[Saved entries]
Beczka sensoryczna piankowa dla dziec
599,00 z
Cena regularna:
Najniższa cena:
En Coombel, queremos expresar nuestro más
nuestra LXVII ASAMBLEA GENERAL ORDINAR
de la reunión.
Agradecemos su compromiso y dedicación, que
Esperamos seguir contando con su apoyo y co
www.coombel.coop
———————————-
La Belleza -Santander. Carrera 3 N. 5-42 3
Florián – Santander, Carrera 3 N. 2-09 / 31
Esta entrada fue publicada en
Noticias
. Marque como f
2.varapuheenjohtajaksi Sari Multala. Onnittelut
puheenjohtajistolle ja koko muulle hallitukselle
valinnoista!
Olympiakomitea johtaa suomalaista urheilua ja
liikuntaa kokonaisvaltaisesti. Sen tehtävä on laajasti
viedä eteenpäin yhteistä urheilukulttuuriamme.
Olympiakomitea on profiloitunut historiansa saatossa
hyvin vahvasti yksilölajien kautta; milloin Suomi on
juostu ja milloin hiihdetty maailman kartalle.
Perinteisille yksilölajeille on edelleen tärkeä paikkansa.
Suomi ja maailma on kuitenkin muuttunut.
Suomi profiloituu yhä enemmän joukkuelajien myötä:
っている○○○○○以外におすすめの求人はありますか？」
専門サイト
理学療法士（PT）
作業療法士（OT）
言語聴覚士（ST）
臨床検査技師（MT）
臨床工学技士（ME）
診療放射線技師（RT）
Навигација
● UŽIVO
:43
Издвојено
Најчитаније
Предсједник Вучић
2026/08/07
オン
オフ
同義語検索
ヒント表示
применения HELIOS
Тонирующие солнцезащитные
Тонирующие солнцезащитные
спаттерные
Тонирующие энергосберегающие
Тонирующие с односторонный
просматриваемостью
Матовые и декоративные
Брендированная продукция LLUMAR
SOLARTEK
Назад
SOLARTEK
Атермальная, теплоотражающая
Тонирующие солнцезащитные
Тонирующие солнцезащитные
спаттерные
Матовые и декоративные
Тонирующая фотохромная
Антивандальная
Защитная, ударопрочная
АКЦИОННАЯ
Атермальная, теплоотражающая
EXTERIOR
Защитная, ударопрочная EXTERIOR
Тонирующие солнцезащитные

### What is needed
Provide a faithful, complete copy of the entries above.

### Task result
Beczka sensoryczna piankowa dla dziec
599,00 z
Cena regularna:
Najniższa cena:
En Coombel, queremos expresar nuestro más
nuestra LXVII ASAMBLEA GENERAL ORDINAR
de la reunión.
Agradecemos su compromiso y dedicación, que
Esperamos seguir contando con su apoyo y co
www.coombel.coop
———————————-
La Belleza -Santander. Carrera 3 N. 5-42 3
Florián – Santander, Carrera 3 N. 2-09 / 31
Esta entrada fue publicada en
Noticias
. Marque como f
2.varapuheenjohtajaksi Sari Multala. Onnittelut
puheenjohtajistolle ja koko muulle hallitukselle
valinnoista!
Olympiakomitea johtaa suomalaista urheilua ja
liikuntaa kokonaisvaltaisesti. Sen tehtävä on laajasti
viedä eteenpäin yhteistä urheilukulttuuriamme.
Olympiakomitea on profiloitunut historiansa saatossa
hyvin vahvasti yksilölajien kautta; milloin Suomi on
juostu ja milloin hiihdetty maailman kartalle.
Perinteisille yksilölajeille on edelleen tärkeä paikkansa.
Suomi ja maailma on kuitenkin muuttunut.
Suomi profiloituu yhä enemmän joukkuelajien myötä:
っている○○○○○以外におすすめの求人はありますか？」
専門サイト
理学療法士（PT）
作業療法士（OT）
言語聴覚士（ST）
臨床検査技師（MT）
臨床工学技士（ME）
診療放射線技師（RT）
Навигација
● UŽIVO
:43
Издвојено
Најчитаније
Предсједник Вучић
2026/08/07
オン
オフ
同義語検索
ヒント表示
применения HELIOS
Тонирующие солнцезащитные
Тонирующие солнцезащитные
спаттерные
Тонирующие энергосберегающие
Тонирующие с односторонный
просматриваемостью
Матовые и декоративные
Брендированная продукция LLUMAR
SOLARTEK
Назад
SOLARTEK
Атермальная, теплоотражающая
Тонирующие солнцезащитные
Тонирующие солнцезащитные
спаттерные
Матовые и декоративные
Тонирующая фотохромная
Антивандальная
Защитная, ударопрочная
АКЦИОННАЯ
Атермальная, теплоотражающая
EXTERIOR
Защитная, ударопрочная EXTERIOR
Тонирующие солнцезащитные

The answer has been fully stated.